━━━ Supplied data

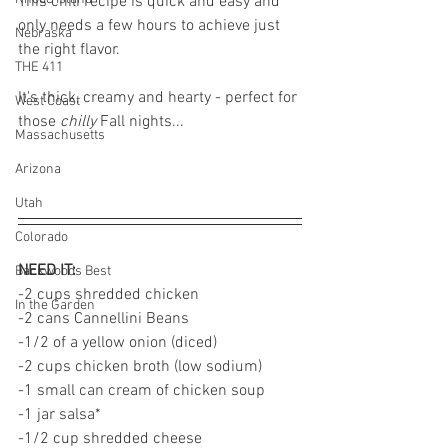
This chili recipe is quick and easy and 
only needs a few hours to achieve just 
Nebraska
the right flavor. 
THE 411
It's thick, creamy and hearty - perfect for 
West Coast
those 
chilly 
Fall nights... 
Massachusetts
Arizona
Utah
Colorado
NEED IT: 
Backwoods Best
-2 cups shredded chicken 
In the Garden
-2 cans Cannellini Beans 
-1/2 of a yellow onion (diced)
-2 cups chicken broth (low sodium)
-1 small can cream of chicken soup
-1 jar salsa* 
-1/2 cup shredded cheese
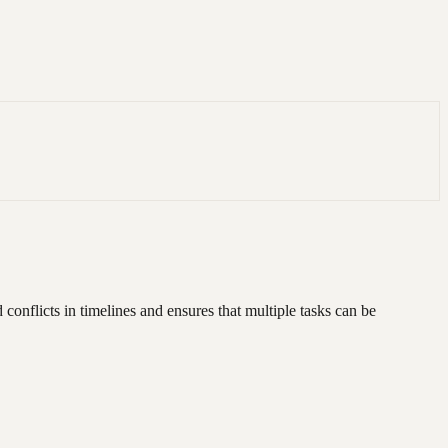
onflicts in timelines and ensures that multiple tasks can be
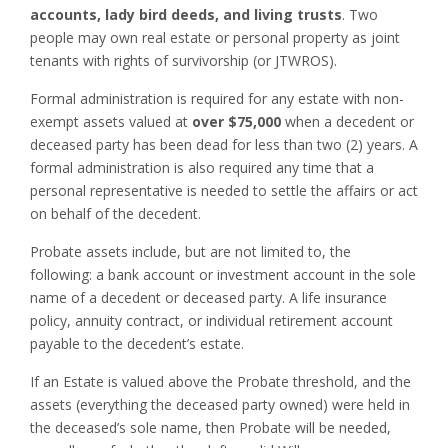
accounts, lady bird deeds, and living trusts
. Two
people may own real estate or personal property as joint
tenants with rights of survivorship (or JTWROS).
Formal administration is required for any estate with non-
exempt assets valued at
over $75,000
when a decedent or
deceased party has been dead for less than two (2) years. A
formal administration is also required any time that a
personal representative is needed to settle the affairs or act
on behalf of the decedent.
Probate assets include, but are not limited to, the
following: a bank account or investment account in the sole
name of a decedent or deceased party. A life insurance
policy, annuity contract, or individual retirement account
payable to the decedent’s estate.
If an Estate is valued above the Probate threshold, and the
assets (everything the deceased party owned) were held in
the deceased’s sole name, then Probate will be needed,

━━━━━━
━━━ Supplied data

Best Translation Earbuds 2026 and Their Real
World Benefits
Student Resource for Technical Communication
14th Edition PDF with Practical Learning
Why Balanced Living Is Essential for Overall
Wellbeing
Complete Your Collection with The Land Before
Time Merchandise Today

━━━━━━
━━━ Supplied data

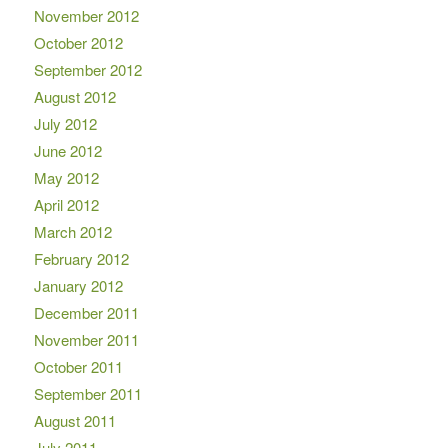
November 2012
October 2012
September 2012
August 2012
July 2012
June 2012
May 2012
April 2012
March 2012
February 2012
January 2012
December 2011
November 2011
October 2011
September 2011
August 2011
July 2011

━━━━━━

Starting at the line with "-1 jar salsa*" in the entries above, write out every line exactly until the line with "when a decedent or" has been written. Include no pictures and nothing more.

#### [Expected output]
-1 jar salsa* 
-1/2 cup shredded cheese
onflicts in timelines and ensures that multiple tasks can be
accounts, lady bird deeds, and living trusts
. Two
people may own real estate or personal property as joint
tenants with rights of survivorship (or JTWROS).
Formal administration is required for any estate with non-
exempt assets valued at
over $75,000
when a decedent or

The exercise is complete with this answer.